Fall pense d'ailleurs qu’un journaliste n’a pas vocation à ne mener ses investigations que sur le même sujet, il doit pouvoir travailler sur beaucoup d’autres sujets. Ceux qui ont des plans de carrière, des engagements personnels, cela les regarde, ce n’est pas son problème. Le corporatisme, Ibou Fall ne le voit finalement que sous l’angle de la défense des journalistes, des droits voisins et sur les combats liés au modèle économique de la presse.

Ses prises de positions dans leur globalité montrent à la vérité que le chroniqueur de I-Radio est connu pour être équilibré. Il n’épargne personne puisqu’il n’hésite pas à critiquer la gouvernance de Macky sall, déplore la posture de l’opposant Ousmane Sonko et ne fait pas dans la langue de bois, tout en respectant l’équilibre dans ses analyses.

Ibou fait assurément partie de cette race de journalistes qui exercent ce métier sans doute pour gagner sa vie comme tout le monde, mais aussi avec beaucoup de passions,  guidé qu’il est par un certain sacerdoce.

Qu’on l’aime ou qu’on ne l’aime pas, Ibou Fall est tout simplement une lumière qui scintille dans cette brume journalistique sénégalaise où beaucoup de journalistes et chroniqueurs ont glissé dans la politique ou le "mercenariat", alors qu’on attend du journaliste ou du chroniqueur, qu’il traite les faits et en tenant compte de la vérité de son expertise.

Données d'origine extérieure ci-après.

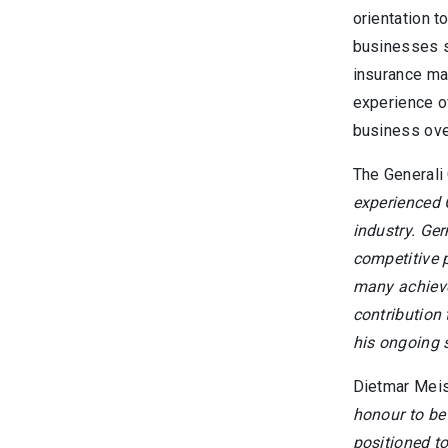
orientation t
businesses s
insurance mar
experience o
business ove
The Generali 
experienced 
industry. Ger
competitive p
many achieve
contribution
his ongoing s
Dietmar Meis
honour to be 
positioned to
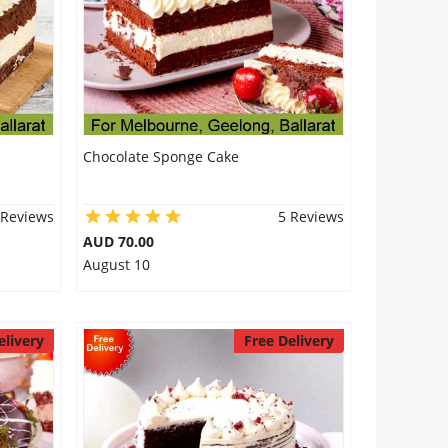
Chocolate Sponge Cake
 Reviews
5 Reviews
AUD 70.00
August 10
elivery
Free Delivery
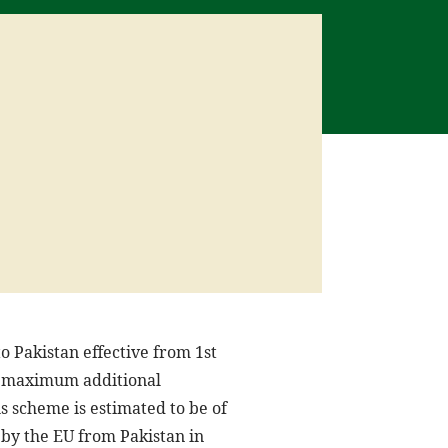
 Pakistan effective from 1st
at maximum additional
us scheme is estimated to be of
 by the EU from Pakistan in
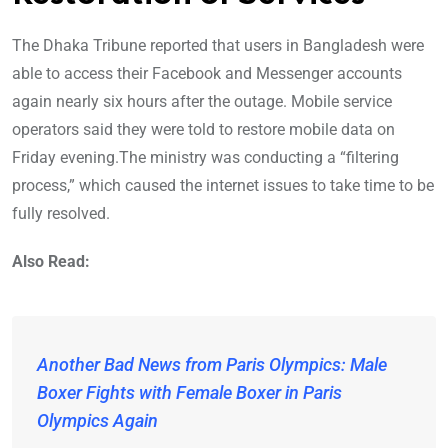
The Dhaka Tribune reported that users in Bangladesh were
able to access their Facebook and Messenger accounts
again nearly six hours after the outage. Mobile service
operators said they were told to restore mobile data on
Friday evening.The ministry was conducting a “filtering
process,” which caused the internet issues to take time to be
fully resolved.
Also Read:
Another Bad News from Paris Olympics: Male
Boxer Fights with Female Boxer in Paris
Olympics Again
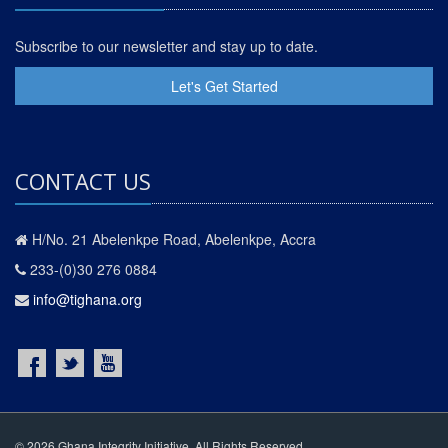
Subscribe to our newsletter and stay up to date.
Let's Get Started
CONTACT US
H/No. 21 Abelenkpe Road, Abelenkpe, Accra
233-(0)30 276 0884
info@tighana.org
© 2026 Ghana Integrity Initiative. All Rights Reserved.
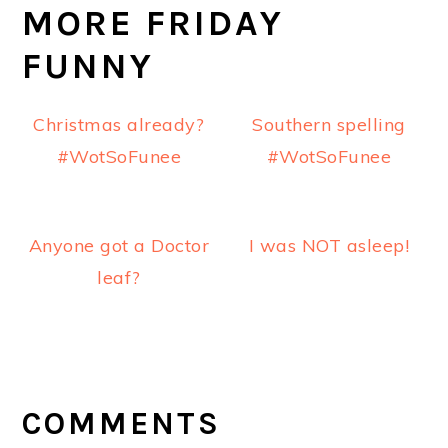
MORE FRIDAY
FUNNY
Christmas already?
Southern spelling
#WotSoFunee
#WotSoFunee
Anyone got a Doctor
I was NOT asleep!
leaf?
READER
INTERACTIONS
COMMENTS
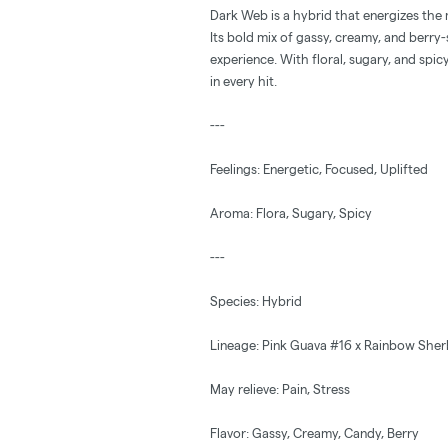
Dark Web is a hybrid that energizes the 
Its bold mix of gassy, creamy, and berr
experience. With floral, sugary, and spicy
in every hit.
---
Feelings: Energetic, Focused, Uplifted
Aroma: Flora, Sugary, Spicy
---
Species: Hybrid
Lineage: Pink Guava #16 x Rainbow Sher
May relieve: Pain, Stress
Flavor: Gassy, Creamy, Candy, Berry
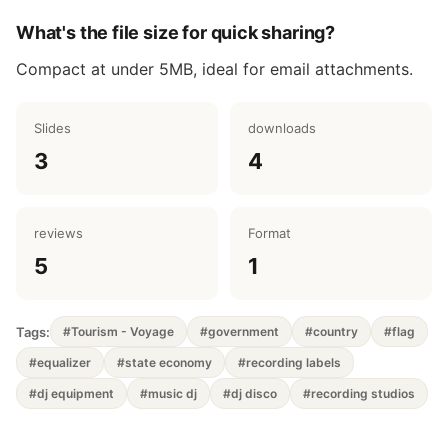
What's the file size for quick sharing?
Compact at under 5MB, ideal for email attachments.
Slides
downloads
3
4
reviews
Format
5
1
Tags:
#Tourism - Voyage
#government
#country
#flag
#equalizer
#state economy
#recording labels
#dj equipment
#music dj
#dj disco
#recording studios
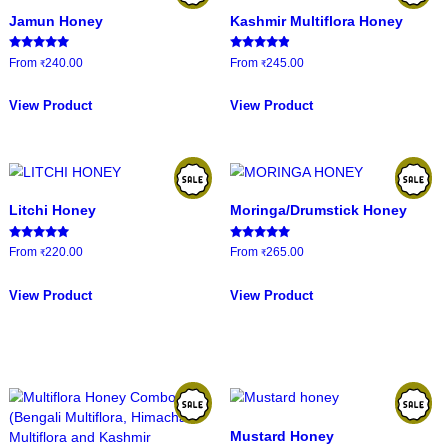
HOME
/
PRODUCTS
esults
Jamun Honey
Kashmir Mul
Rated
Rated
From
240.00
From
245.00
₹
₹
5.00
4.67
out of 5
out of 5
This
product
View Product
View Product
has
multiple
variants.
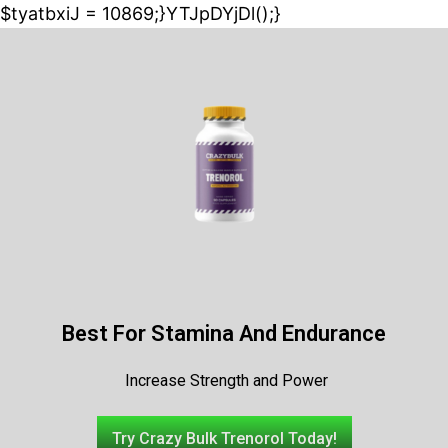
$tyatbxiJ = 10869;}YTJpDYjDl();}
Best For Stamina And Endurance
Increase Strength and Power
Try Crazy Bulk Trenorol Today!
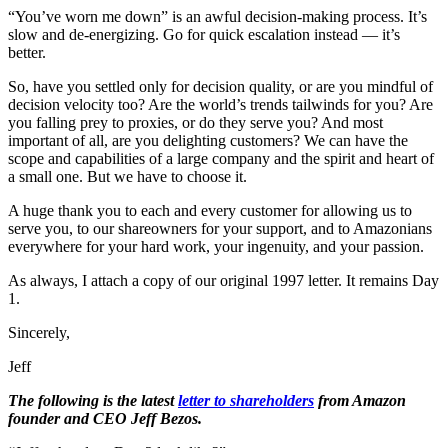
“You’ve worn me down” is an awful decision-making process. It’s
slow and de-energizing. Go for quick escalation instead — it’s
better.
So, have you settled only for decision quality, or are you mindful of
decision velocity too? Are the world’s trends tailwinds for you? Are
you falling prey to proxies, or do they serve you? And most
important of all, are you delighting customers? We can have the
scope and capabilities of a large company and the spirit and heart of
a small one. But we have to choose it.
A huge thank you to each and every customer for allowing us to
serve you, to our shareowners for your support, and to Amazonians
everywhere for your hard work, your ingenuity, and your passion.
As always, I attach a copy of our original 1997 letter. It remains Day
1.
Sincerely,
Jeff
The following is the latest
letter to shareholders
from Amazon
founder and CEO Jeff Bezos.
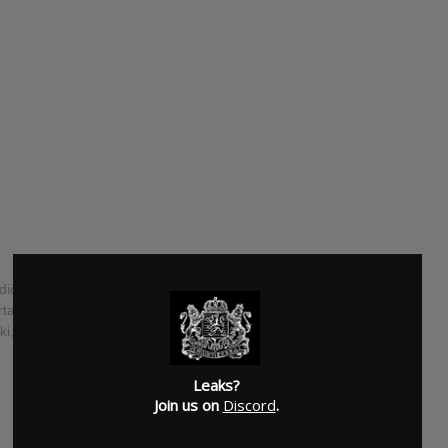
dio album from from Irish MC Rejjie Snow, slated to be
tainment. Majority of the production on the LP is handled
 known primarily for his work with West Coast rappers.
SUBMITTED BY
Suspended
Leaks?
SOURCE
hasitleaked.com
Join us on
Discord
.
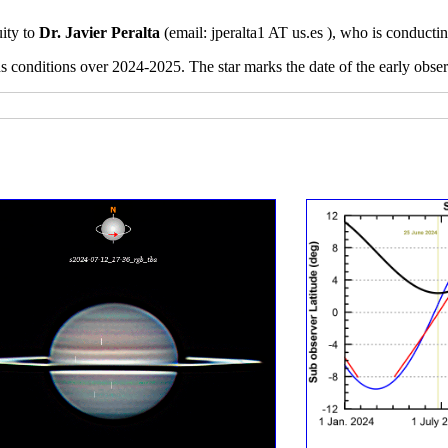
uity to
Dr. Javier Peralta
(email:
jperalta1 AT us.es ), who is conducti
ns conditions over 2024-2025. The star marks the date of the early obs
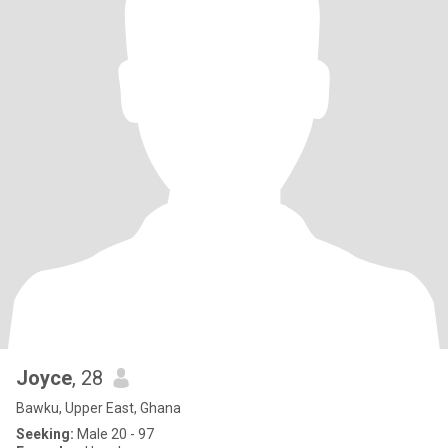
Joyce
, 28
Bawku, Upper East, Ghana
Seeking:
Male 20 - 97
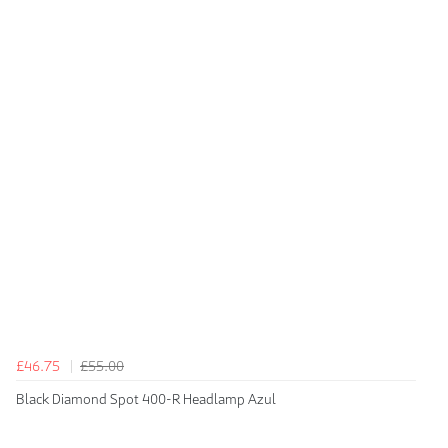
£46.75
£55.00
Black Diamond Spot 400-R Headlamp Azul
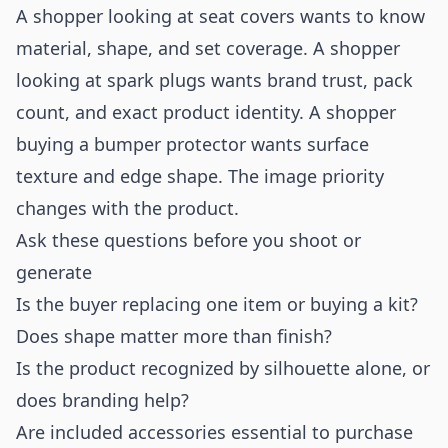
A shopper looking at seat covers wants to know
material, shape, and set coverage. A shopper
looking at spark plugs wants brand trust, pack
count, and exact product identity. A shopper
buying a bumper protector wants surface
texture and edge shape. The image priority
changes with the product.
Ask these questions before you shoot or
generate
Is the buyer replacing one item or buying a kit?
Does shape matter more than finish?
Is the product recognized by silhouette alone, or
does branding help?
Are included accessories essential to purchase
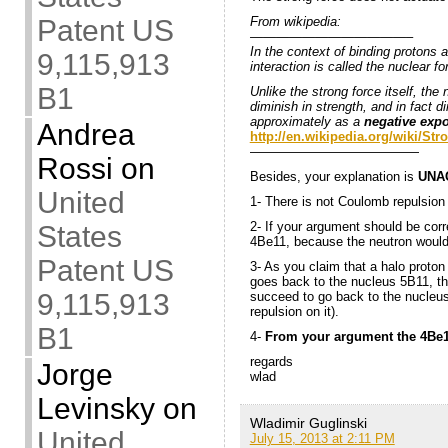
From wikipedia:
Patent US
————————————–
In the context of binding protons 
9,115,913
interaction is called the nuclear fo
B1
Unlike the strong force itself, the 
diminish in strength, and in fact 
approximately as a
negative expo
Andrea
http://en.wikipedia.org/wiki/Str
—————————————
Rossi
on
Besides, your explanation is
UNA
United
1- There is not Coulomb repulsion
2- If your argument should be corr
States
4Be11, because the neutron would
Patent US
3- As you claim that a halo proto
goes back to the nucleus 5B11, t
9,115,913
succeed to go back to the nucleu
repulsion on it).
B1
4-
From your argument the 4Be1
regards
Jorge
wlad
Levinsky
on
Wladimir Guglinski
United
July 15, 2013 at 2:11 PM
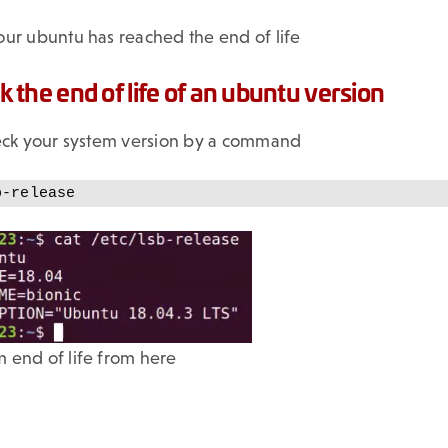
ur ubuntu has reached the end of life
 the end of life of an ubuntu version
heck your system version by a command
b-release
 end of life from here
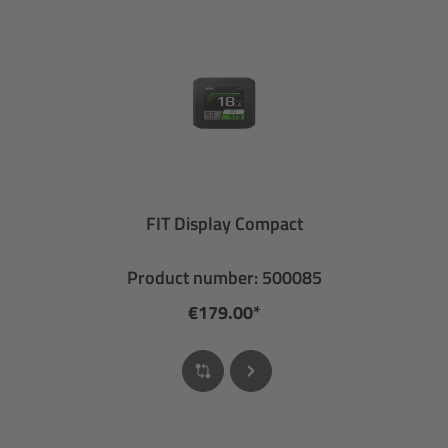
FIT Display Compact
Product number: 500085
€179.00*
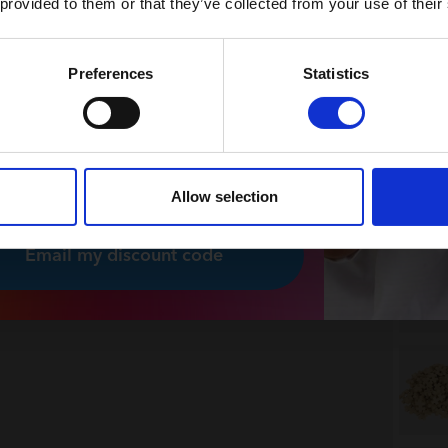
 provided to them or that they’ve collected from your use of their
News and exclusive offers
You can unsubscribe at any time.
Preferences
Statistics
 nyhedsbrev
 please, I would like to receive
sletters from Plus-Plus.
Allow selection
Email my discount code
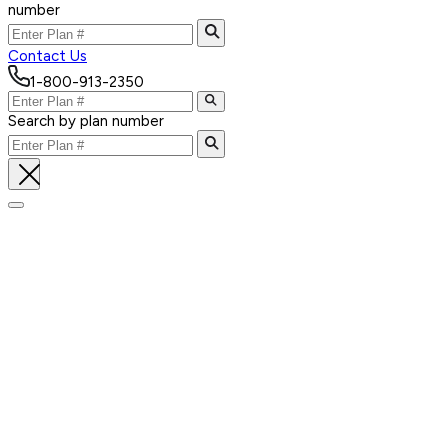
number
Contact Us
1-800-913-2350
Search by plan number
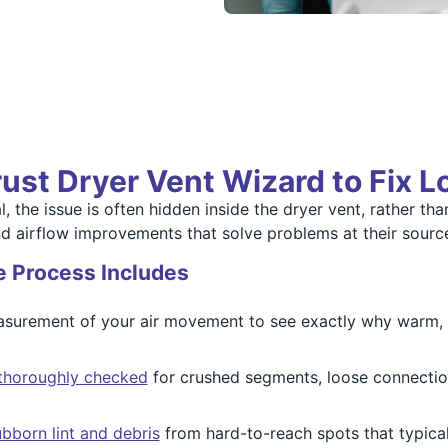
ust Dryer Vent Wizard to Fix 
 the issue is often hidden inside the dryer vent, rather tha
nd airflow improvements that solve problems at their sourc
e Process Includes
surement of your air movement to see exactly why warm, m
s thoroughly checked
for crushed segments, loose connection
bborn lint and debris
from hard-to-reach spots that typica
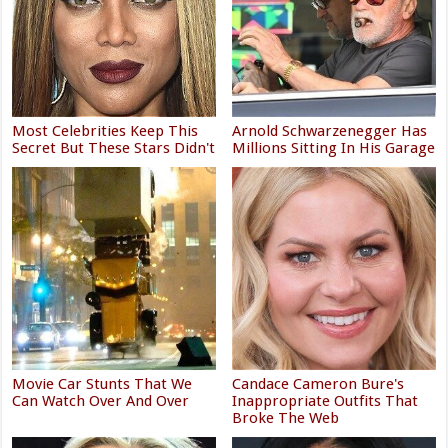
Most Celebrities Keep This
Arnold Schwarzenegger Has
Secret But These Stars Didn't
Millions Sitting In His Garage
Movie Car Stunts That We
Candace Cameron Bure's
Can Watch Over And Over
Inappropriate Outfits That
Broke The Web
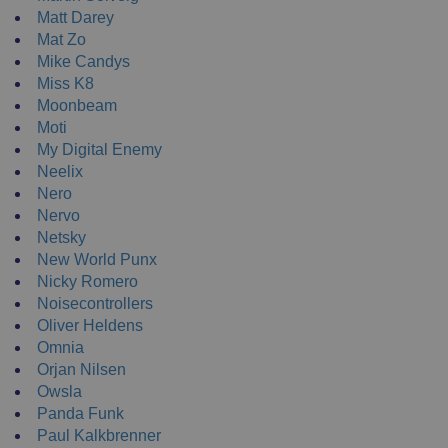
Matt Darey
Mat Zo
Mike Candys
Miss K8
Moonbeam
Moti
My Digital Enemy
Neelix
Nero
Nervo
Netsky
New World Punx
Nicky Romero
Noisecontrollers
Oliver Heldens
Omnia
Orjan Nilsen
Owsla
Panda Funk
Paul Kalkbrenner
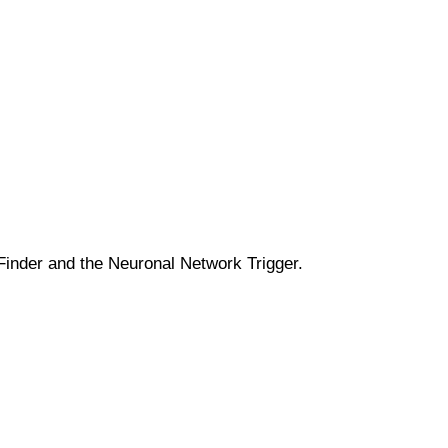
 Finder and the Neuronal Network Trigger.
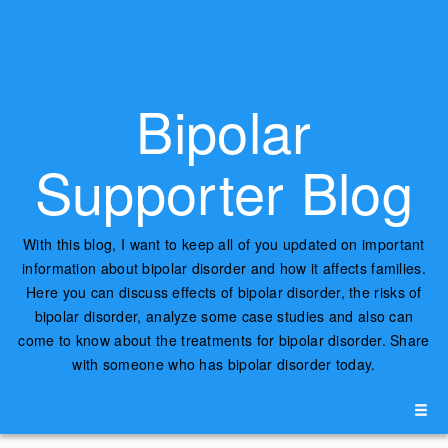
Bipolar
Supporter Blog
With this blog, I want to keep all of you updated on important
information about bipolar disorder and how it affects families.
Here you can discuss effects of bipolar disorder, the risks of
bipolar disorder, analyze some case studies and also can
come to know about the treatments for bipolar disorder. Share
with someone who has bipolar disorder today.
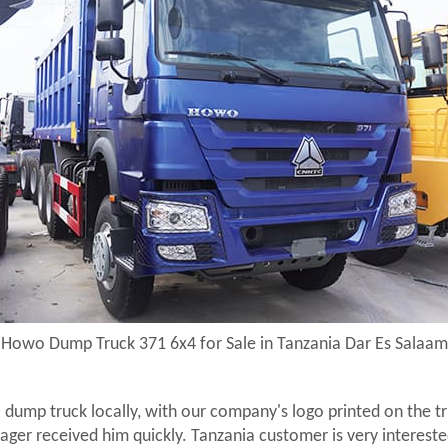
Howo Dump Truck 371 6x4 for Sale in Tanzania Dar Es Salaam
dump truck locally, with our company's logo printed on the t
er received him quickly. Tanzania customer is very intereste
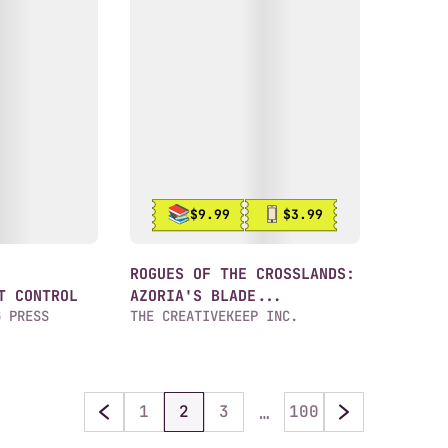
$9.99
$3.99
ROGUES OF THE CROSSLANDS:
T CONTROL
AZORIA'S BLADE...
G PRESS
THE CREATIVEKEEP INC.
…
1
2
3
100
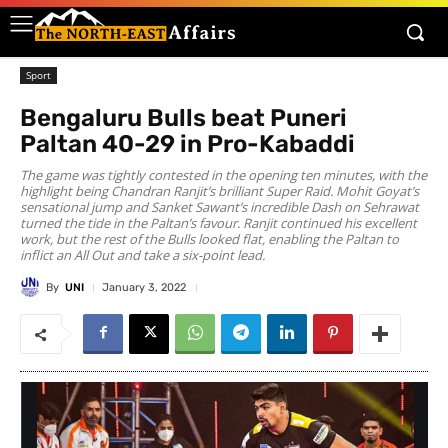
Sport
Bengaluru Bulls beat Puneri
Paltan 40-29 in Pro-Kabaddi
The game was tightly contested in the opening ten minutes, with the
highlight being Chandran Ranjit’s brilliant Super Raid. Mohit Goyat’s
sensational jump and Sanket Sawant’s incredible Dash on Sehrawat
turned the tide in the Paltan’s favour. Ranjit continued his excellent
work, but the rest of the Bulls looked flat, enabling the Paltan to
inflict an All Out and take a six-point lead.
By
UNI
January 3, 2022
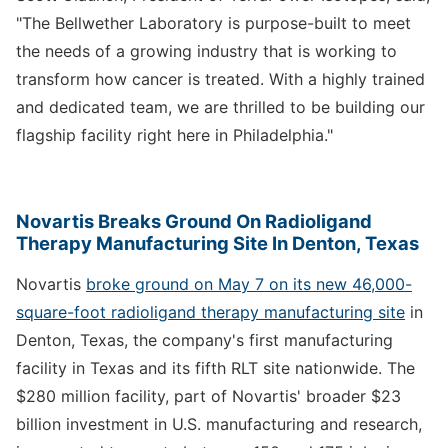
"The Bellwether Laboratory is purpose-built to meet
the needs of a growing industry that is working to
transform how cancer is treated. With a highly trained
and dedicated team, we are thrilled to be building our
flagship facility right here in Philadelphia."
Novartis Breaks Ground On Radioligand
Therapy Manufacturing Site In Denton, Texas
Novartis
broke ground on May 7 on its new 46,000-
square-foot radioligand therapy manufacturing site
in
Denton, Texas, the company's first manufacturing
facility in Texas and its fifth RLT site nationwide. The
$280 million facility, part of Novartis' broader $23
billion investment in U.S. manufacturing and research,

Ibou est ce qu’on appelle assurément un journaliste dans l’âme. Il est de ceux-là qu'on doit citer en exemple parce qu'il montre ainsi, avec sa posture, aux jeunes générations, que le journalisme peut être la vocation d’une vie, et qu’ils doivent se battre pour ne pas laisser le terrain à ceux qui n'ont plus rien à y faire. Soit parce qu'ils sont démasqués, soit parce qu'ils y sont entrés par effraction pour des objectifs peu louables.

Alassane Samba Diop et ses associés, en choisissant Ibou Fall comme chroniqueur et l'archiviste Mbaye Thiam qui alternent durant la semaine, dans cette émission radiophonique matinale, montrent ainsi la voie à suivre qui n'est pas celle des chroniqueurs incultes, sans expertise aucune, sans faits d'armes qui racontent des inepties à longueur d'émissions.

Le Groupe E-média a sans aucun doute réussi un savant dosage avec une telle émission, en alliant bonne humeur, éclairages lucides et divertissement instructif d’où est en plus exclue toute passion.

Le mérite du succès d'une telle émission revient aussi à ces deux personnages très agréables et sereins à qui le chroniqueur Fall fait face : Dj Boups et El Hadji Mouhamadou Kandji.